First off, there’s the CMS itself. Sushy is far enough advanced that it’s been self-hosting for a couple of months, and can cope with most of what I can throw at it – except, for legacy formatting it needs to support so I can actually use it to host this site.
Right now all I’m really missing (besides some fun surprises I want to toss in) are stuff like automatically generated tables, galleries, and other things that basic markup rendering simply couldn’t handle when I first implemented Yaki, and that still aren’t available on Markdown or Textile today.
I suspect I will eventually re-write Sushy in pure Python for the sake of maintainability when I decide to move to Python 3 in earnest, but the amount of sheer fun involved (and the simple, straighforward way the code is turning out) are keeping it fun, and that’s what counts.
Reading First, not just Mobile First
I’ve also started to code a new design. I decided to start anew with something even plainer than this one, and eschewing – at least for the moment – stuff like web fonts and overwrought layouts. This is what it looks like right now:
Yes, it reads like a book, and yes, I’m sticking to serifs. This because there are too many gimmicks in web design these days, and given the amount of traffic I’m getting from retina-grade devices, I think it’s worth focusing on typography and readability a bit more – as well as rebuilding navigation from scratch, which is probably the biggest hurdle to overcome in the next few weeks (right after doing some long overdue content conversions).
Containers, of course, but with a twist
I’m also going to scale down my infrastructure a bit – advertising has never been enough to pay for hosting costs, and leveraging CloudFlare and DigitalOcean I’m positive I can cut on expenses and have a faster site.

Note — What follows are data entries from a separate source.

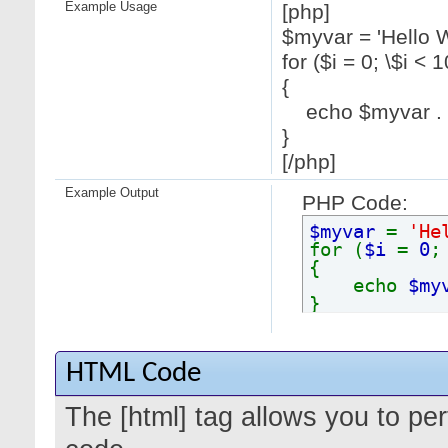
Example Usage
[php]
$myvar = 'Hello W
for ($
i = 0; \$i < 1
{
echo $myvar . "
}
[/php]
Example Output
PHP Code:
$myvar
=
'He
for (
$i
=
0
{
echo
$my
}
HTML Code
The [html] tag allows you to pe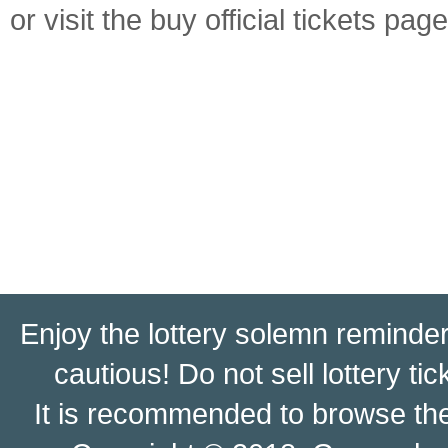
or visit the buy official tickets page
Enjoy the lottery solemn reminder:
cautious! Do not sell lottery ti
It is recommended to browse t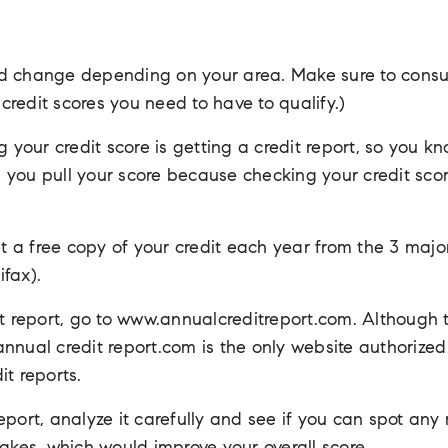
d change depending on your area. Make sure to consul
redit scores you need to have to qualify.)
g your credit score is getting a credit report, so you k
you pull your score because checking your credit scor
et a free copy of your credit each year from the 3 majo
fax).
it report, go to www.annualcreditreport.com. Although
, annual credit report.com is the only website authorize
it reports.
port, analyze it carefully and see if you can spot any m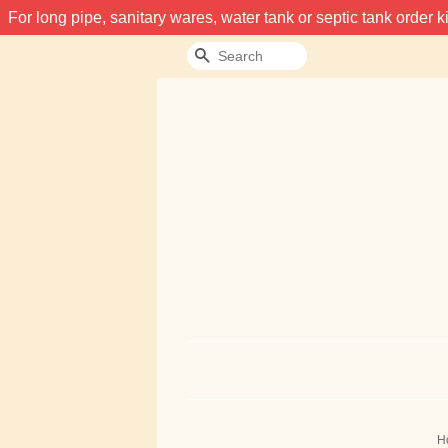
For long pipe, sanitary wares, water tank or septic tank order
Search
H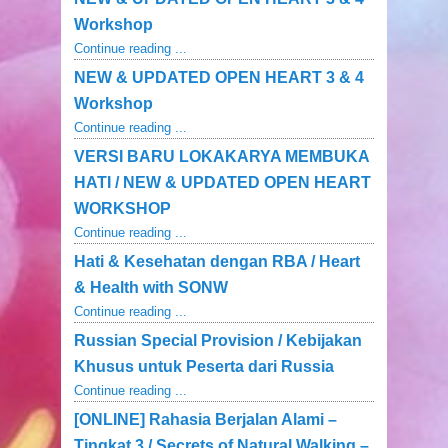
Workshop
Continue reading ...
NEW & UPDATED OPEN HEART 3 & 4
Workshop
Continue reading ...
VERSI BARU LOKAKARYA MEMBUKA
HATI / NEW & UPDATED OPEN HEART
WORKSHOP
Continue reading ...
Hati & Kesehatan dengan RBA / Heart
& Health with SONW
Continue reading ...
Russian Special Provision / Kebijakan
Khusus untuk Peserta dari Russia
Continue reading ...
[ONLINE] Rahasia Berjalan Alami –
Tingkat 3 / Secrets of Natural Walking –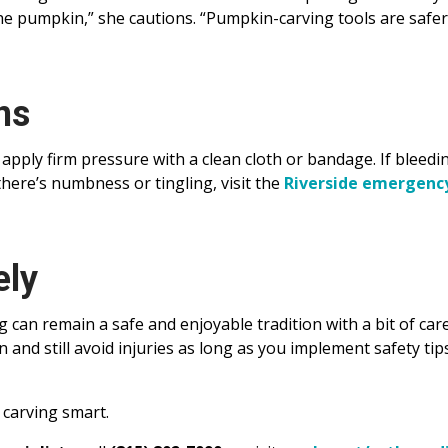
he pumpkin,” she cautions. “Pumpkin-carving tools are safe
ns
apply firm pressure with a clean cloth or bandage. If bleedi
here’s numbness or tingling, visit the
Riverside emergenc
ely
can remain a safe and enjoyable tradition with a bit of care
and still avoid injuries as long as you implement safety tip
 carving smart.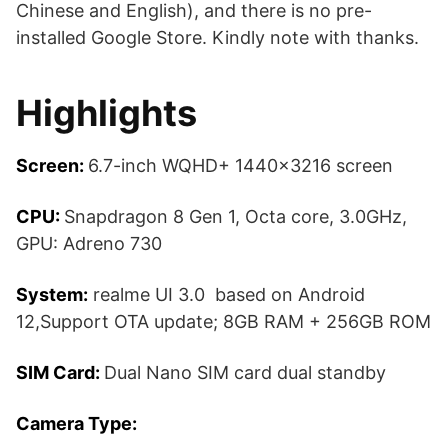
Chinese and English), and there is no pre-
installed Google Store. Kindly note with thanks.
Highlights
Screen:
6.7-inch WQHD+ 1440×3216 screen
CPU:
Snapdragon 8 Gen 1, Octa core, 3.0GHz,
GPU: Adreno 730
System:
realme UI 3.0 based on Android
12,Support OTA update; 8GB RAM + 256GB ROM
SIM Card:
Dual Nano SIM card dual standby
Camera Type: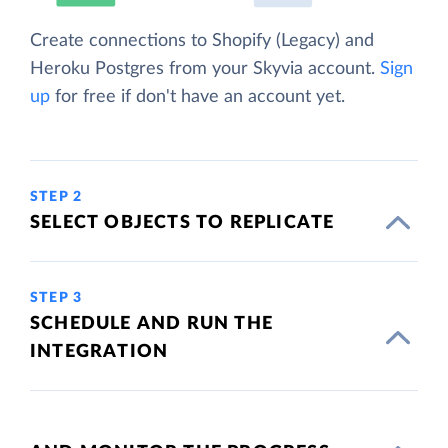
Create connections to Shopify (Legacy) and
Heroku Postgres from your Skyvia account.
Sign
up
for free if don't have an account yet.
STEP 2
SELECT OBJECTS TO REPLICATE
STEP 3
SCHEDULE AND RUN THE
INTEGRATION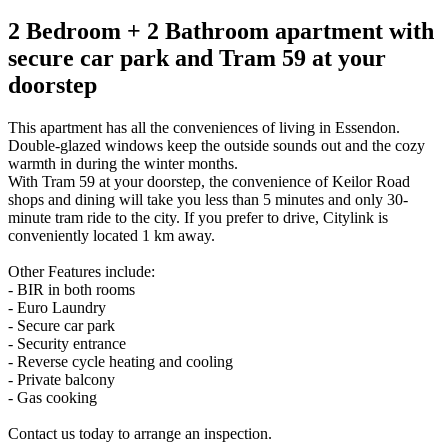
2 Bedroom + 2 Bathroom apartment with
secure car park and Tram 59 at your
doorstep
This apartment has all the conveniences of living in Essendon.
Double-glazed windows keep the outside sounds out and the cozy
warmth in during the winter months.
With Tram 59 at your doorstep, the convenience of Keilor Road
shops and dining will take you less than 5 minutes and only 30-
minute tram ride to the city. If you prefer to drive, Citylink is
conveniently located 1 km away.
Other Features include:
- BIR in both rooms
- Euro Laundry
- Secure car park
- Security entrance
- Reverse cycle heating and cooling
- Private balcony
- Gas cooking
Contact us today to arrange an inspection.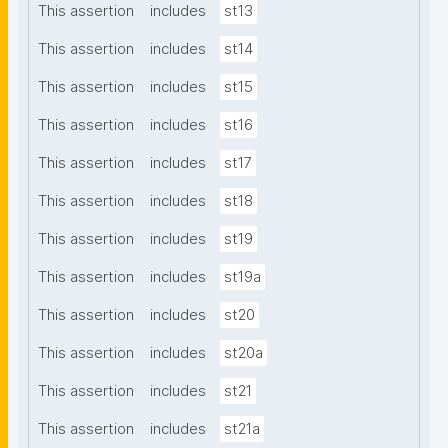
This assertion
includes
st13
This assertion
includes
st14
This assertion
includes
st15
This assertion
includes
st16
This assertion
includes
st17
This assertion
includes
st18
This assertion
includes
st19
This assertion
includes
st19a
This assertion
includes
st20
This assertion
includes
st20a
This assertion
includes
st21
This assertion
includes
st21a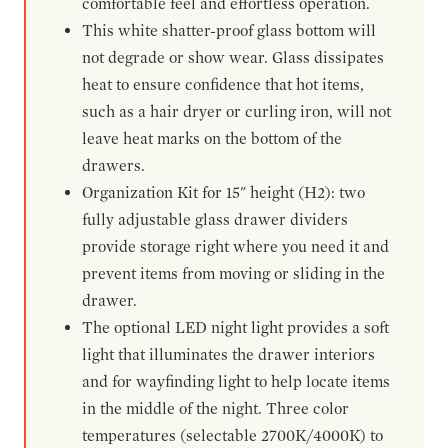
comfortable feel and effortless operation.
This white shatter-proof glass bottom will
not degrade or show wear. Glass dissipates
heat to ensure confidence that hot items,
such as a hair dryer or curling iron, will not
leave heat marks on the bottom of the
drawers.
Organization Kit for 15" height (H2): two
fully adjustable glass drawer dividers
provide storage right where you need it and
prevent items from moving or sliding in the
drawer.
The optional LED night light provides a soft
light that illuminates the drawer interiors
and for wayfinding light to help locate items
in the middle of the night. Three color
temperatures (selectable 2700K/4000K) to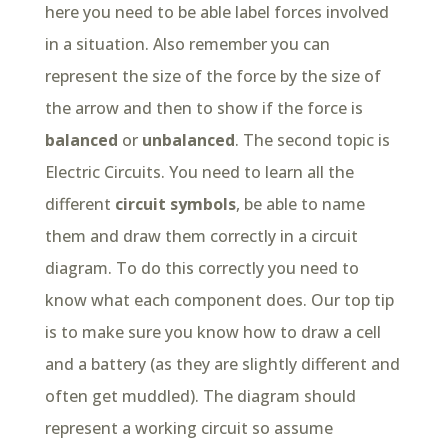
here you need to be able label forces involved
in a situation. Also remember you can
represent the size of the force by the size of
the arrow and then to show if the force is
balanced
or
unbalanced
. The second topic is
Electric Circuits. You need to learn all the
different
circuit symbols
, be able to name
them and draw them correctly in a circuit
diagram. To do this correctly you need to
know what each component does. Our top tip
is to make sure you know how to draw a cell
and a battery (as they are slightly different and
often get muddled). The diagram should
represent a working circuit so assume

As to the nuts and bolts of the thing, after pondering whether to stick with my current LXC setup and doing a progressive migration or doing a complete reboot and using Docker, I decided to make things a lot easier for me and run the whole thing using Dokku – which is the simplest possible way to do Docker deployments (even without using Docker directly) and also enough to tweak if I need something extra.
But the real reason is that I’ve always loved the Heroku way of doing deployments (
git push and you’re done).
Plus, given the amount of time I’ve been spending thinking about immutable infrastructure and reproducible deployments I decided I’d better put my own money where my mouth is (so to speak), so I picked up an Ansible playbook and tweaked it to deploy mainline dokku on a fresh VM in roughly five minutes.
It then takes me about twice that time to get my content synced to it and a site running. I love Ansible and heartily recommend it if you have a frequent need to bootstrap new environments or run herd on multiple machines, and it plays very nicely with Dokku too.
Dokku, in turn, isn’t perfect (I still cringe a little when I think about all the stuff that
buildstep bakes into the containers it generates), but it works pretty well for me, and the overall solution seems solid in the sense that whatever happens, I can rebuild a new machine from scratch in minutes – that is the thing you want to go for in any kind of modern solution…
It’s not as trouble-free as, say, a Jekyll site, but it doesn’t force me to run (and leave) a bunch of litter around my machines, either.
And I like to have a simple, straightforward way to run multiple apps/services on a host – this site is actually composed of two or three different services working in concert, and being able to rebuild/redeploy/extend them with minimal hassle will go a long way towards making sure I spend my time pursuing more… rewarding endeavors.
Like grabbing some ice cream and reading a book in peace and quiet, which pose enough of a challenge when combined on their own, but become nearly insurmountable trials in a household infested by that common but delightful plague known as… children.